後悔なんて無いはずだが、とんだ大ばか者だと思う。あまりのばかばかしさに笑ってしまう。
「ジュリー?」
「………。」
「いたら返事して、声が聴きたい。」
掠れた声で、届く声音に思わず起き上がって扉の前まで歩いた。
「…………。」
扉が開くと、現れたのは髪を下したアーデルハイト。ジュリーを纏う、女物の香水に眉を寄せた。
嫌悪か、軽蔑か。どちらを映しているのかは、よくわからない。しかし、ジュリーにとってそんなものはどうでも良かった。

「なんだ?用件だけ言ってくれ。」
真っ直ぐな彼女の視線に、彼は気怠い声音と共に返す。
「いつも、いつもいつも、どこで何してるの?」
「お前にいう必要はねぇよ。」
「っ!有るわ!」
「どうして。」
「どうしてでも、私には言ってほしいの。」
「勘違いしてねぇか?オレの女でもねーのに。」
「………。」
「どうして?昔はそんなじゃなかったのに。」
「昔、ね。昔はどんなだった?」
「もっと、優しくて…。いつも私の隣にいてくれた。」
「あんま覚えてねーなー。」
「支えてくれてじゃない!なのに、どうして今は…そんなに…。」
「さあ、……お前に……。人は変わるんだ。良くも、悪くもな。」
わざとらしくらいに深いため息をつく。
寂しそうで、憂いを帯びた表情が胸に突き刺さるが、今は抱きしめてやることなんて到底できないし、したくもない。

つーか、オレちん、そんなに甘くもねーし。

押し黙ったままだが、何か言いたげな視線を向けるアーデルハイトを無視した。

ジュリー、行かないで。

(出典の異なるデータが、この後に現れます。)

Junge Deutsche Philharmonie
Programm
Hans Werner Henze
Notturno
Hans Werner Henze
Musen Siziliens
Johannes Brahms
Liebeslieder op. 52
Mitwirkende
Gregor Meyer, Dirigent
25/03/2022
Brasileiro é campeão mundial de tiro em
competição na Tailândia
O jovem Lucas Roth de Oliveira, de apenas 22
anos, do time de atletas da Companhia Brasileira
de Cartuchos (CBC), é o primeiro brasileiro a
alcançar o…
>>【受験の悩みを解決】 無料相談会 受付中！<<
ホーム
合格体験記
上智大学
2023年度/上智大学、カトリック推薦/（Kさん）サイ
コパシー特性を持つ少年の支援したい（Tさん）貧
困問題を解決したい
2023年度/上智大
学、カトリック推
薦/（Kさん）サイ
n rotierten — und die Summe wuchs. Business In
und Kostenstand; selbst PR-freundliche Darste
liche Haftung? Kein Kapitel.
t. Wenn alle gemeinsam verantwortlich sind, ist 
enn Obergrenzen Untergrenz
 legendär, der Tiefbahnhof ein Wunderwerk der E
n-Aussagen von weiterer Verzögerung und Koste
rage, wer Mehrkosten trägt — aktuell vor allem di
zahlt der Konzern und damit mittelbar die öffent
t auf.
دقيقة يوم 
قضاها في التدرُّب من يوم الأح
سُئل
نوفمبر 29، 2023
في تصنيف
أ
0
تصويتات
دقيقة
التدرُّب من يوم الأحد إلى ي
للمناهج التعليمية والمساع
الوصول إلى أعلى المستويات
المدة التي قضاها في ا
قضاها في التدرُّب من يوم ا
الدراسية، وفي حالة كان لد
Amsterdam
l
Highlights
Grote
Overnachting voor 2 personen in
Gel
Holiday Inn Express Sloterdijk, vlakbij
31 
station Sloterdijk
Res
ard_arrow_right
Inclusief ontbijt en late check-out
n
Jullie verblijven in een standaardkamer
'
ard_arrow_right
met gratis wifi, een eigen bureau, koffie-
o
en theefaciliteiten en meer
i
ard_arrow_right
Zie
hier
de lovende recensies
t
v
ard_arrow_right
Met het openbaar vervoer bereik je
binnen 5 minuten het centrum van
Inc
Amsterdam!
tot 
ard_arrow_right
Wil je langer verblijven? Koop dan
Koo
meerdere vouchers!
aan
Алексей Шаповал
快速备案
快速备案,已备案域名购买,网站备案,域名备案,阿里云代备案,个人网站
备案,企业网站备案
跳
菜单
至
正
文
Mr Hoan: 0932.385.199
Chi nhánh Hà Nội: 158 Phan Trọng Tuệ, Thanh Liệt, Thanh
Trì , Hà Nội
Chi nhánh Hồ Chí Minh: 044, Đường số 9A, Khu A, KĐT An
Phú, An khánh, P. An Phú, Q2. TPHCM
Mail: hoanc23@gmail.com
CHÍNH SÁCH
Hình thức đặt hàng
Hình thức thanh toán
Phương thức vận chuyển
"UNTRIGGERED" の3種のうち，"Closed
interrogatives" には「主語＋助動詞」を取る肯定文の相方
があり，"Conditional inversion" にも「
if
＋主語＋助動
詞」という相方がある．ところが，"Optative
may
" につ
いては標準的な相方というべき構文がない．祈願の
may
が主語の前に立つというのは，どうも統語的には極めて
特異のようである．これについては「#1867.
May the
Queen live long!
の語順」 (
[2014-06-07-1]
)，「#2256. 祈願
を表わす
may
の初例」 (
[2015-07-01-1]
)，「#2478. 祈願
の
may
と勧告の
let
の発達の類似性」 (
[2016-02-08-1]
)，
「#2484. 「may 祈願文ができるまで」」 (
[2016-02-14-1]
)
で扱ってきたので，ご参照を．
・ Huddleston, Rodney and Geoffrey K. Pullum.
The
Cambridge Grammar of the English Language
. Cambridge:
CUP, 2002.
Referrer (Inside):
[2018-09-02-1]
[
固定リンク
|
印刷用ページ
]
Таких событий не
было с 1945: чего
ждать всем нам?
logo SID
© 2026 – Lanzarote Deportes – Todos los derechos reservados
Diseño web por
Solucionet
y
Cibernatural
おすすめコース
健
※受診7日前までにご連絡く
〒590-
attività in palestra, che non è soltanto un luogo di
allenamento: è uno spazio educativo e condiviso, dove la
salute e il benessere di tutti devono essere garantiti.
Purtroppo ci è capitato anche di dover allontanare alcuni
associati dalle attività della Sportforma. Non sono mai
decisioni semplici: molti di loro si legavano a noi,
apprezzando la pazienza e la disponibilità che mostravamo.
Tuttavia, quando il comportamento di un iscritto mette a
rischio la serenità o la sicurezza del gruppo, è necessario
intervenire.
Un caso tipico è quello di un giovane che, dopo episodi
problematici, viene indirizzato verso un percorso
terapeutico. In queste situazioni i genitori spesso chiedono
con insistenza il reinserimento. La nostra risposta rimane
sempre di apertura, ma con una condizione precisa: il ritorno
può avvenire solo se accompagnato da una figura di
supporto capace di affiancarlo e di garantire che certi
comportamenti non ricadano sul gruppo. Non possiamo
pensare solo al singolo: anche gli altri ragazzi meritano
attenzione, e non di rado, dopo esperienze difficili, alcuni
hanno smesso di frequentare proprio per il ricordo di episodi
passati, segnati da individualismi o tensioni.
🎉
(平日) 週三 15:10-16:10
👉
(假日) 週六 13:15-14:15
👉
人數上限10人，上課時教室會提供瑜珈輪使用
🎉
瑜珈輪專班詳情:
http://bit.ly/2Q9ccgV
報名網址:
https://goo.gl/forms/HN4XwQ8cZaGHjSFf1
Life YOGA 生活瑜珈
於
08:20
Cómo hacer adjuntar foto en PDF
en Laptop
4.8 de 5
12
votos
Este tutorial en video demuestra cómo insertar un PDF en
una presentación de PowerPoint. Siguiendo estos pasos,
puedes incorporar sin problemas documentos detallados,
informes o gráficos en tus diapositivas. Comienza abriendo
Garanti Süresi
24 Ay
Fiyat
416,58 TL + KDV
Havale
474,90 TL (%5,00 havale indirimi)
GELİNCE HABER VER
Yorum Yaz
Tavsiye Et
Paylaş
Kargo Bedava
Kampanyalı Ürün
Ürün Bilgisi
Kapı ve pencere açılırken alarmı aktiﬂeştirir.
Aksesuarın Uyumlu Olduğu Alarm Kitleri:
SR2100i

」
艶やかな唇がゆっくりと動いて、ジュリーを想い、その名を紡ぐ。声が震えていた。
気の強かった瞳はしゅんとなって、今にも泣きだしてしまいそう。一瞥はするものの、それはそれはあっさりと突き放す。

「ジュリ…ッ…。」
アーデルってこんなに脆かったか?そうさせたのがオレなら、ヤバいくらいにソソるんだけど。
寧ろ、今の状況が、既にそそる。

いいね、弱弱しいその表情。もっと、もっとって崩してやりたくなる。

泣けよ、怒れよ、ついでに喚いてみれば。オレのために。オレだけのために。

「お前がヤラせてくれるんなら、朝までいてもいーけどォ。どォーする?」
唇を釣り上げて、心無い汚い言葉と冷たい視線を送る。

我ながら嫌な男だと思う。いいよ、嫌な男で結構。しかし、目を見て言えなかったのでマイナス10点。
「………!!」
ジュリーの辛辣な言葉に唇を強く噛み締めて、ぎゅっと拳を作った。
「じゃあな。アーデルハイト。可愛い可愛い炎真のとこにでもいっとけ。」

帰ってきたら、さっきみたいに、お熱くお出迎えしてくれんだろ?

この状況に、悦んでるオレもオカシイけど、どんなに冷たく突き放されても、素直にオレの帰りを待ってるアーデルも相当オカシイよ?




忘れられなくなった?忘れさせねーから。









優しく微笑みかけるよりも、冷たく笑いかけた方が深く強く、アーデルハイトの心に残るだろ?